Oh yeah. In one word (or at least one number): 741.

Never, ever, try to use a 741 with power supplies much different from +/- 15 volts. +/-12 is probably OK, and I've seen +/- 9 used. +/- 2.5? Hahahahaha.

Sorry. I got carried away.

But seriously, that's your problem (or at least the most obvious one). If you really must operate from a 5 volt supply, you need to use a comparator (not an op amp) rated for that voltage.

And your LED circuit is asking for trouble. If you use an LED with Vf less than about 2.5 volts and a rail-to-rail drive, you risk killing the LED. If you use something like a white LED, with a 3 - 3.5 volt threshold, you will get little or no output from the LED.

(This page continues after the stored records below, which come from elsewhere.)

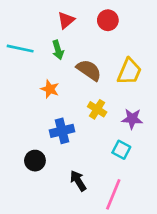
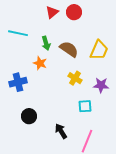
red circle: (108, 20) -> (74, 12), moved
green arrow: (58, 50) -> (46, 43), moved
blue cross: (62, 131) -> (18, 82), moved
cyan square: (121, 150) -> (85, 106), moved, turned -32

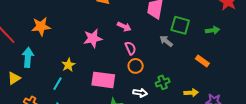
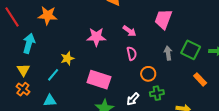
green square: (180, 25) -> (191, 50), moved
gray arrow: (166, 41) -> (168, 53), turned 32
orange circle: (136, 66) -> (148, 74), moved
yellow triangle: (14, 78) -> (23, 70), moved, turned -40
white arrow: (140, 93) -> (133, 99), turned 112

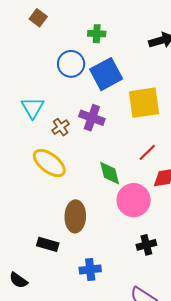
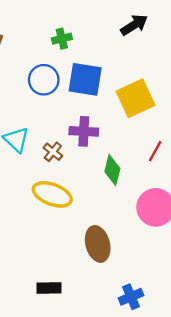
blue square: (106, 74) -> (85, 79), turned -36
green diamond: (110, 173) -> (112, 170), moved, turned 44
black rectangle: (48, 244) -> (49, 288), moved

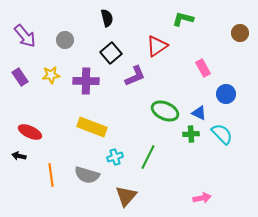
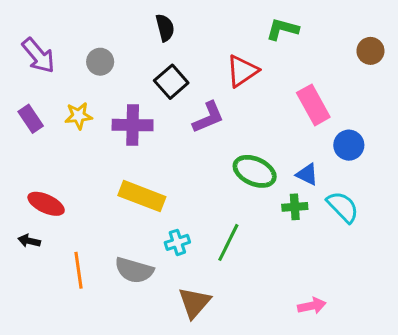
pink rectangle: (203, 68) -> (313, 105), size x1.4

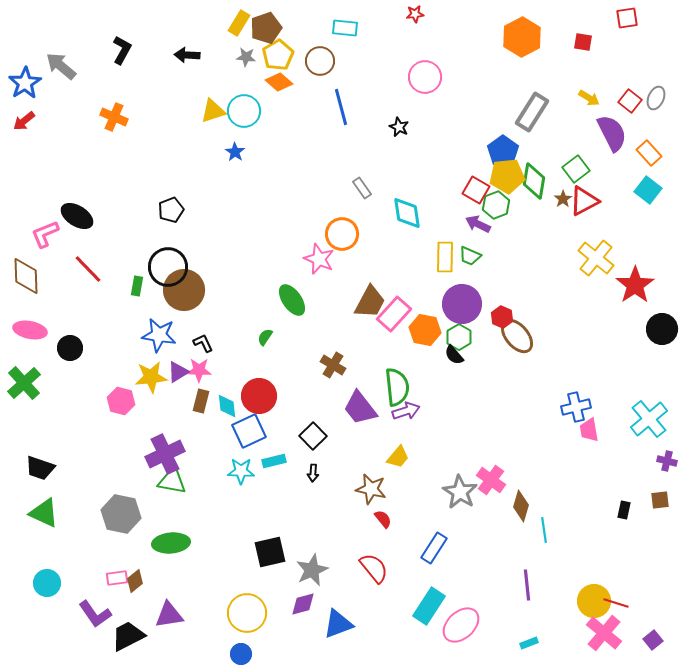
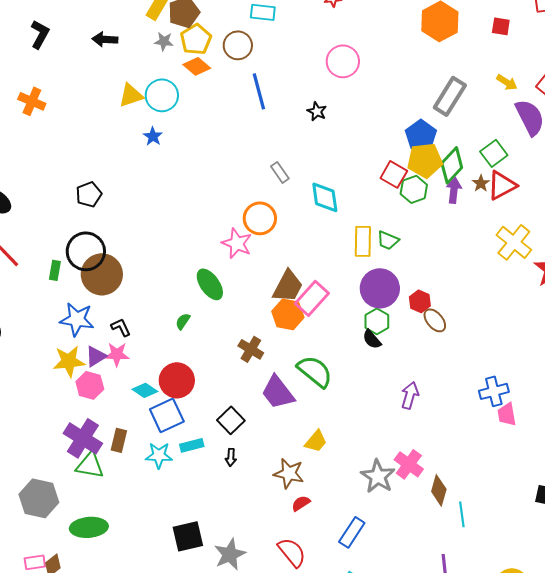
green diamond: (534, 181) -> (452, 165), turned 33
purple arrow: (478, 224) -> (454, 190), moved, turned 70
orange hexagon: (425, 330) -> (288, 314), moved
brown ellipse: (517, 336) -> (435, 320), size x0.7
green semicircle: (397, 387) -> (315, 371), turned -45
pink hexagon: (121, 401) -> (90, 385), moved
brown rectangle: (201, 401) -> (119, 440), moved
cyan diamond: (227, 406) -> (145, 390), turned -50
purple arrow: (406, 411) -> (410, 395), moved, turned -56
purple cross: (165, 454) -> (83, 438), turned -33
red semicircle: (383, 519) -> (301, 503), turned -84

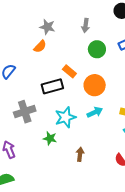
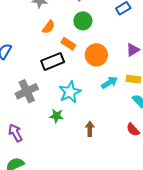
orange semicircle: (40, 46) -> (49, 27), moved
green circle: (97, 49) -> (83, 21), moved
cyan arrow: (95, 112) -> (109, 83), moved

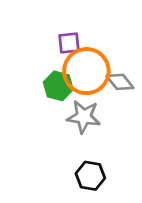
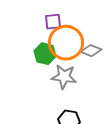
gray diamond: (120, 82) -> (91, 51), turned -30

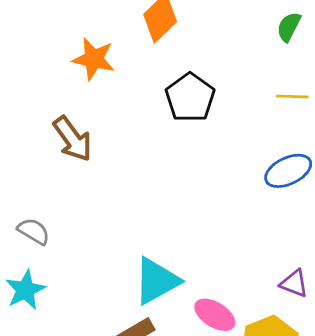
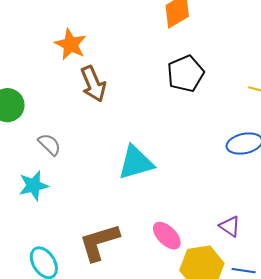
orange star: (94, 59) -> (71, 44), moved
cyan triangle: (157, 281) -> (136, 163), moved

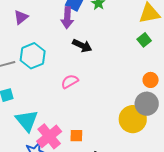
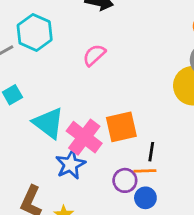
orange square: (76, 136) -> (121, 127), size x1.6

Umm. And let's talk about your 5 volt supply. You realize, I hope, that you will be tempted to use the same 5 volt supply for your logic as your probe. And if you do you cannot possibly establish your virtual ground. Look at your schematic again, and put a ground connection on the - side of the 5 volts, and think about what will happen.

Finally, be aware that the LED current will affect the midpoint ground set by the two 1k resistors. In fact, if you have (let's say) 10 mA through the LED, this is 4 times the nominal current through the resistors and will swamp them.

EDIT - In comment, an alternative (LM339) was suggested.

That won't work either, and in some respects is an even worse choice than a 741. Regardless of supply voltages, it cannot drive the High LED at all. The output of the LM339 is essentially a one-way switch between the output and the - supply (called ground on a 339). When active (LOW output) it will turn on the Low LED. When not (HIGH output) it will do nothing at all, so the High LED will never turn on. See page 10 of the data sheet.

It also has considerably higher current capacity than a 741, so is almost guaranteed to kill the Low LED if it does turn it on. LEDs need current limiting.